Só que também existem poderosos interesses econômicos e políticos favoráveis ao TTIP. Para começo de conversa, trata-se de liberalizar um intercâmbio bilateral que representa 40% do comércio e metade do PIB mundiais. Um acordo sobre o reconhecimento mútuo das regulamentações aumentaria o comércio bilateral de mais de US$ 200 bilhões e criaria um milhão e meio de empregos. Sem falar na explosão dos investimentos recíprocos que hoje já estão no patamar de alguns trilhões de dólares.

Não é um acordinho qualquer, é barra pesada mesmo. As regras do jogo que forem concordadas entre os dois grandes da economia mundial vão se impor automaticamente ao resto do planeta. Não é por nada que as grandes indústrias automobilísticas, químicas, farmacêuticas, maquinaria ou serviços financeiros estejam empurrando os negociadores. E também não é à toa que até os sindicatos americanos sejam favoráveis ao acordo.

O cacife na mesa dessa imensa partida de pôquer comercial é impressionante. E o que está em jogo não são só as relações econômicas euro-americanas, mas também todo o futuro da parceria política entre esses dois pilares do chamado Ocidente.

O TTIP, que num primeiro momento vai excluir os países emergentes, tem tudo de uma nova OTAN – a aliança transatlântica da Guerra Fria, porém, mais adaptada ao mundo globalizado do século XXI. A harmonização ou o reconhecimento mútuo das regras e padrões consolidaria o poder de decisão ocidental sobre a economia mundial. É claro que negociar regulamentação é sempre dificilíssimo, mas pela primeira vez os reguladores nacionais e suas agências receberam da parte dos seus dirigentes políticos ordens explícitas de se entenderem... e rapidamente!

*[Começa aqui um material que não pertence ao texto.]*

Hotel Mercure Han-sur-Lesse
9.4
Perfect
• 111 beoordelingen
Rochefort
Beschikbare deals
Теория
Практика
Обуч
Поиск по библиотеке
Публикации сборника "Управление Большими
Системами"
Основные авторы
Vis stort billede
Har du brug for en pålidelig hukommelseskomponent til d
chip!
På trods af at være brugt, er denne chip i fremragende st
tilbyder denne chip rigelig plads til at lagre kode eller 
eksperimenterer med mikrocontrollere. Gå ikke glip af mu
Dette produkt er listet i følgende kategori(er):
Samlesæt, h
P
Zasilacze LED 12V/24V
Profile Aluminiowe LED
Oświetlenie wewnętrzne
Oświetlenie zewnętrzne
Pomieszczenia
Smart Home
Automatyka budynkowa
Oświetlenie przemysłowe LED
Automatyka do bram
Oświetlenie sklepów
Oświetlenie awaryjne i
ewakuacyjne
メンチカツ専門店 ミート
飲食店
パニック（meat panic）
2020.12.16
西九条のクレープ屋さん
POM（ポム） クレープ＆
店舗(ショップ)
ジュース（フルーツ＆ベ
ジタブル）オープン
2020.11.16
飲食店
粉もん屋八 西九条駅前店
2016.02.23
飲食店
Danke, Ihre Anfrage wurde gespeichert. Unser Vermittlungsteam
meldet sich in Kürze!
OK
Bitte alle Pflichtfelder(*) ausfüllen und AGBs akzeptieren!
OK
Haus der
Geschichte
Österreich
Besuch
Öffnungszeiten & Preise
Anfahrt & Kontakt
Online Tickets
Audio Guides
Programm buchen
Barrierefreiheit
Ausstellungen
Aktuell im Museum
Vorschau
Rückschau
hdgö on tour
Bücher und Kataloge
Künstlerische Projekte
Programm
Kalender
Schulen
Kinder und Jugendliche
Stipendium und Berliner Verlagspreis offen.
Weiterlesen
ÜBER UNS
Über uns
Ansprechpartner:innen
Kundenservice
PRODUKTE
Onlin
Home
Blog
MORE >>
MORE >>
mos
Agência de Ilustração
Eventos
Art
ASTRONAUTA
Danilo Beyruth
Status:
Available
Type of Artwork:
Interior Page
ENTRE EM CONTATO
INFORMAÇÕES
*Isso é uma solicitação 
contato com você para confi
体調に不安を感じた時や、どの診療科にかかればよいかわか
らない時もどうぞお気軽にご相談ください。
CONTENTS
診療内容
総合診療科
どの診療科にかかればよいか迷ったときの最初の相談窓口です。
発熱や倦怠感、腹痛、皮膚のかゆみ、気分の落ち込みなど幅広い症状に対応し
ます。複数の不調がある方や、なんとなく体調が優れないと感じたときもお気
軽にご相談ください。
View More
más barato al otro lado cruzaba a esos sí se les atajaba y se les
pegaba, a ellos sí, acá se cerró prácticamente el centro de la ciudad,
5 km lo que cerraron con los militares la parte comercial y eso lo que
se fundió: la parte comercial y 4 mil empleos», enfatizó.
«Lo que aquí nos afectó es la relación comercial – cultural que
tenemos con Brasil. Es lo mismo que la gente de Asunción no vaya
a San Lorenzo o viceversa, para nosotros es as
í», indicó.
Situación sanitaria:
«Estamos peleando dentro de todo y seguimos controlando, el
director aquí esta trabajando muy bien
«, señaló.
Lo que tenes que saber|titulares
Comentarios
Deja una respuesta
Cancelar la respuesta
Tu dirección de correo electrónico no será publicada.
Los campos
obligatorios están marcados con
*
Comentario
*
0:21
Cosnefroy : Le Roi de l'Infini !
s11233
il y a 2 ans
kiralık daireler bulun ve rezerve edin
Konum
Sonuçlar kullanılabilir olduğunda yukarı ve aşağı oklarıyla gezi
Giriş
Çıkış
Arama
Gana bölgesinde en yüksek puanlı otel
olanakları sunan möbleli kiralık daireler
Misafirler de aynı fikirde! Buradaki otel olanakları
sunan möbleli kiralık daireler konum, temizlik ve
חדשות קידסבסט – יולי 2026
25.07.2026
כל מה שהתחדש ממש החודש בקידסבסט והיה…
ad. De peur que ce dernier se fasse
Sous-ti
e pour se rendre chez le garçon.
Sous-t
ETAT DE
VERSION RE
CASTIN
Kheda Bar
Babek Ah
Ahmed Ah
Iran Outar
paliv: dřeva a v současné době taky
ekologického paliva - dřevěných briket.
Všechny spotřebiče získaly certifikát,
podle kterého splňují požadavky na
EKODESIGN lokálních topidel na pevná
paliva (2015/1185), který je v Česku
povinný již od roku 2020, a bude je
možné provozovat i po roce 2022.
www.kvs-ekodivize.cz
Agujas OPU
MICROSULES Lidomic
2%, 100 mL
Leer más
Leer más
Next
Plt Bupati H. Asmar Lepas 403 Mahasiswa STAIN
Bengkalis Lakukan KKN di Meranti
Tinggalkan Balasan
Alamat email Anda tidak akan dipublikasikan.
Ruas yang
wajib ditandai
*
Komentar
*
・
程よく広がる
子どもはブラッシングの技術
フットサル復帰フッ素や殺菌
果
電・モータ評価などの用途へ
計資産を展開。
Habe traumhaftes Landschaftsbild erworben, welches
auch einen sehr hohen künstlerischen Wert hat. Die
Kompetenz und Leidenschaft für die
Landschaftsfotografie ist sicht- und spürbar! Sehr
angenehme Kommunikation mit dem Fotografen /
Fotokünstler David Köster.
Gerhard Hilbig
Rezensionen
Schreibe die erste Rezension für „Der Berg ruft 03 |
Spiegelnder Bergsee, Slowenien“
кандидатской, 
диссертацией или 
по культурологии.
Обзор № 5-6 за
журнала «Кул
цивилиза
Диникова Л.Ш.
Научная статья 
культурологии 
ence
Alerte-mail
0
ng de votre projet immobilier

States, Ásia e América Latina

Mas,  como durante a Guerra Fria, a Europa é só uma das variáveis da equação estratégica. Paralelamente ao TTIP, os Estados Unidos também estão negociando com as principais economia do Pacífico – mas sem a China – uma Parceria Trans-Pacífica, TTP, que inclui também vários países latino-americanos. Isto significa, que os europeus, mesmo que não o queiram, também estão negociando, por tabela, com os asiáticos.

As regras negociadas com a Ásia-Pacífico terão de ser no mínimo compatíveis com as que serão decididas no âmbito transatlântico. E o único traço de união entre as duas mega-regiões é o sistema regulatório americano. Isto significa que os europeus vão ter que aceitar concessões significativas se quiserem fechar o TTIP. Uma possibilidade talvez inevitável, já que a velha Europa ainda não descobriu o jeito de dar a volta por cima da crise econômica mundial e precisa do dinamismo cada vez maior do mercado americano.

Mas tudo isso ainda não é uma assinatura embaixo de um tratado. Muita coisa pode dar errado. Mas o fato de que até o escândalo dos arapongas americanos não paralisou as negociações do TTIP, mostra que os dois lados estão levando a coisa a sério.

Negociar um acordo de livre-comércio é sempre um exercício para fragmentar os lobbies protecionistas e unir os lobbies favoráveis à abertura. Os dirigentes europeus e americanos têm no máximo um ano para mostrar que isto é possível.